-- Aim of the task --
Please restate the data below word for word, omitting all images.

○ ○ ○

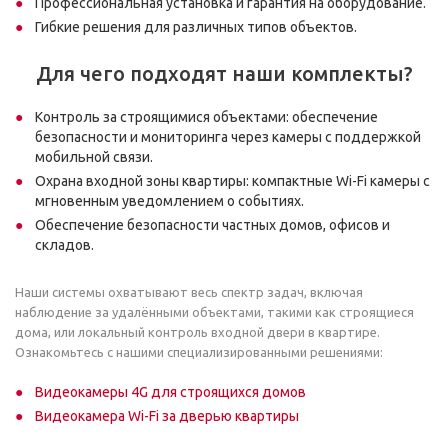
Профессиональная установка и гарантия на оборудование.
Гибкие решения для различных типов объектов.
Для чего подходят наши комплекты?
Контроль за строящимися объектами: обеспечение
безопасности и мониторинга через камеры с поддержкой
мобильной связи.
Охрана входной зоны квартиры: компактные Wi-Fi камеры с
мгновенным уведомлением о событиях.
Обеспечение безопасности частных домов, офисов и
складов.
Наши системы охватывают весь спектр задач, включая
наблюдение за удалёнными объектами, такими как строящиеся
дома, или локальный контроль входной двери в квартире.
Ознакомьтесь с нашими специализированными решениями:
Видеокамеры 4G для строящихся домов
Видеокамера Wi-Fi за дверью квартиры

○ ○ ○

-- Result --
Профессиональная установка и гарантия на оборудование.
Гибкие решения для различных типов объектов.
Для чего подходят наши комплекты?
Контроль за строящимися объектами: обеспечение
безопасности и мониторинга через камеры с поддержкой
мобильной связи.
Охрана входной зоны квартиры: компактные Wi-Fi камеры с
мгновенным уведомлением о событиях.
Обеспечение безопасности частных домов, офисов и
складов.
Наши системы охватывают весь спектр задач, включая
наблюдение за удалёнными объектами, такими как строящиеся
дома, или локальный контроль входной двери в квартире.
Ознакомьтесь с нашими специализированными решениями:
Видеокамеры 4G для строящихся домов
Видеокамера Wi-Fi за дверью квартиры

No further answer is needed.